Ce travail, elle va le poursuivre dans plusieurs directions. D’abord en parcourant la France, répondant aux multiples invitations d’associations – l’Afaspa, les Rencontres nationales contre l’apartheid, le Mouvement anti-apartheid mais aussi le Parti communiste français (PCF), dont les élus et les structures militantes, dont l’Humanité à cette époque, se mettent à la disposition de Dulcie September et de la lutte pour la chute du régime raciste. Parallèlement, elle s’inquiète des accointances du pouvoir français avec celui d’Afrique du Sud.

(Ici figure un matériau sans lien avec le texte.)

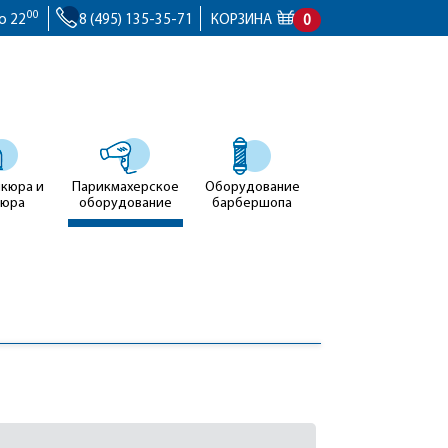
00
о 22
8 (495) 135-35-71
КОРЗИНА
0
икюра и
Парикмахерское
Оборудование
кюра
оборудование
барбершопа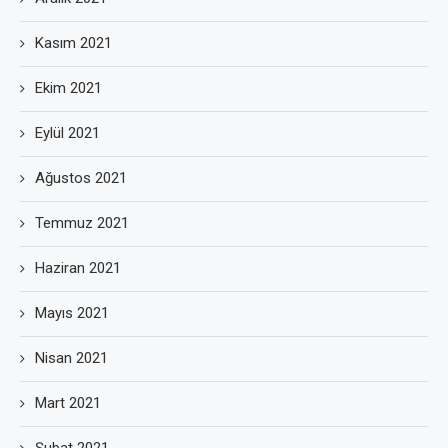
Kasım 2021
Ekim 2021
Eylül 2021
Ağustos 2021
Temmuz 2021
Haziran 2021
Mayıs 2021
Nisan 2021
Mart 2021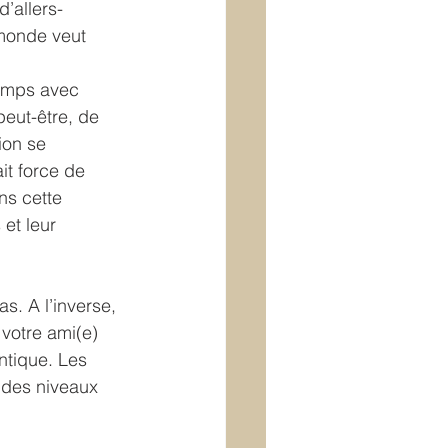
’allers-
 monde veut 
temps avec 
peut-être, de 
ion se 
it force de 
ns cette 
et leur 
s. A l’inverse, 
votre ami(e) 
ntique. Les 
 des niveaux 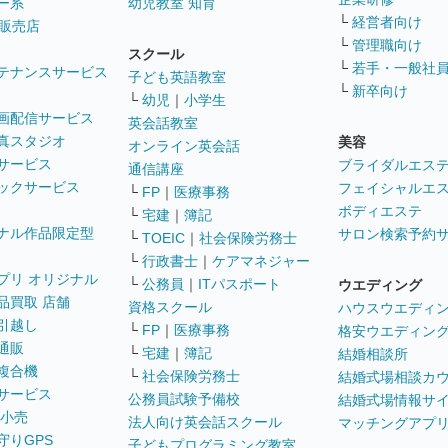
ー系
幼児教室 知育
└
経営者向け
販売店
└
管理職向け
スクール
└
若手・一般社
テナンスサービス
子ども英語教室
└
新卒向け
└
幼児
｜
小学生
画配信サービス
英会話教室
真スタジオ
美容
オンライン英会話
サービス
ブライダルエス
通信講座
ックサービス
フェイシャルエ
└
FP
｜
医療事務
ボディエステ
└
宅建
｜
簿記
ナル作品限定型
サロン検索予約
└
TOEIC
｜
社会保険労務士
└
行政書士
｜
ケアマネジャー
プリ オリジナル
└
公務員
｜
ITパスポート
ウエディング
品買取 店舗
資格スクール
ハウスウエディ
引越し
└
FP
｜
医療事務
格安ウエディン
通販
└
宅建
｜
簿記
結婚相談所
複合機
└
社会保険労務士
結婚式場相談カ
サービス
公務員試験予備校
結婚式場情報サ
 小売
法人向け英会話スクール
マッチングアプ
守りGPS
子どもプログラミング教室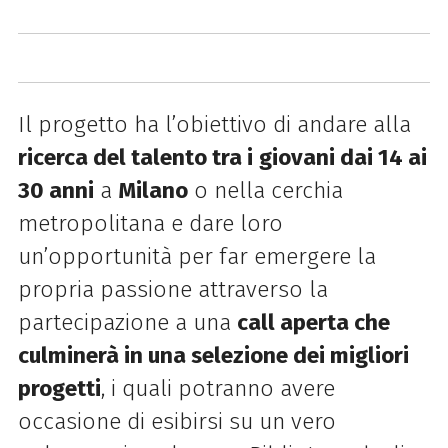
Il progetto ha l’obiettivo di andare alla
ricerca del talento tra i
giovani dai 14 ai
30 anni
a
Milano
o nella cerchia
metropolitana e dare loro
un’opportunità per far emergere la
propria passione attraverso la
partecipazione a una
call aperta che
culminerà in una selezione dei migliori
progetti
, i quali potranno avere
occasione di esibirsi su un vero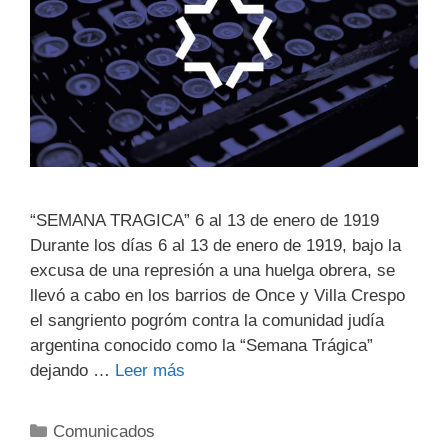
“SEMANA TRAGICA” 6 al 13 de enero de 1919
Durante los días 6 al 13 de enero de 1919, bajo la
excusa de una represión a una huelga obrera, se
llevó a cabo en los barrios de Once y Villa Crespo
el sangriento pogróm contra la comunidad judía
argentina conocido como la “Semana Trágica”
dejando …
Leer más
Comunicados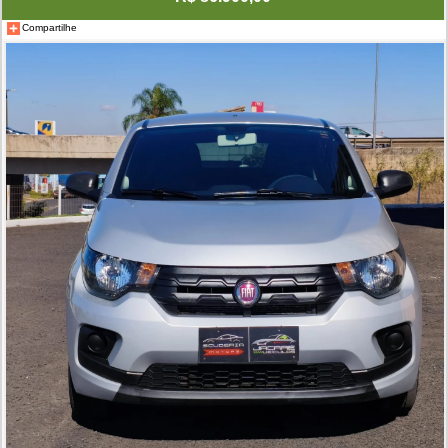
Compartilhe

Notamment à travers les agissements de l’Armscor, organisme sud-africain chargé des programmes d’armement, dont l’adresse à Paris n’était autre que celle de l’ambassade d’Afrique du Sud. Une présence non officielle, mais qui pourrait penser que les services de renseignements français n’étaient pas au courant ? « Dulcie September s’intéressait de trop près au commerce des armes, entre Paris et Pretoria », expliquait, en 1997, Peter Hermes, directeur de l’Institut néerlandais pour l’Afrique australe. Il affirme par ailleurs que « les services secrets français n’ont pas participé directement à l’assassinat de Dulcie September, mais ils étaient au courant de sa préparation ». On sait maintenant que des réunions ont eu lieu entre les renseignements militaires sud-africains et la DGSE, qu’on y a parlé vente de Mirage, de missiles, d’hélicoptères. Et que ces conversations ont abouti à des contrats secrets. L’Élysée comme Matignon ne pouvaient pas ne pas être au courant. Il semble évident que, parmi les intermédiaires, ils avaient, l’un et l’autre, leurs affidés politiques, intermédiaires financiers avec les entreprises d’armement.
Il semble par exemple – selon la journaliste néerlandaise Evelyn Groenink (2) – qu’elle se soit également inquiétée de l’attitude de certains hauts cadres de l’ANC qui, déjà, mettaient leurs mains dans ce juteux commerce des armes, en préparant les lendemains de l’apartheid. Thales est ainsi impliqué dans des affaires de pots-de-vin qui auraient été versés à Jacob Zuma. Notre consœur cite des faits et des déclarations troublants, et relie ces affaires d’armement y compris à l’assassinat, en 1993, de Chris Hani, secrétaire général du PC et chef de la branche armée de l’ANC, en lutte contre la corruption.
Dulcie September dérangeait. Elle le savait comme elle se savait menacée, sans recevoir de protection de la France. Portes fracturées, locaux de la rue des Petites-Écuries visités, inconnus qui la prennent en photo en se dissimulant… À sa mort, la police française a saisi tous les documents. Elle les a rendus depuis. Tous, sauf le carnet dans lequel Dulcie September inscrivait ses notes et ses rendez-vous. Un crime politique de plus non élucidé.
(1) Lire Dulcie September, de Jacqueline Derens, éditions Non Lieu. (2) Incorruptible. The Story of the Murders of Dulcie September, Anton Lubowski and Chris Hani.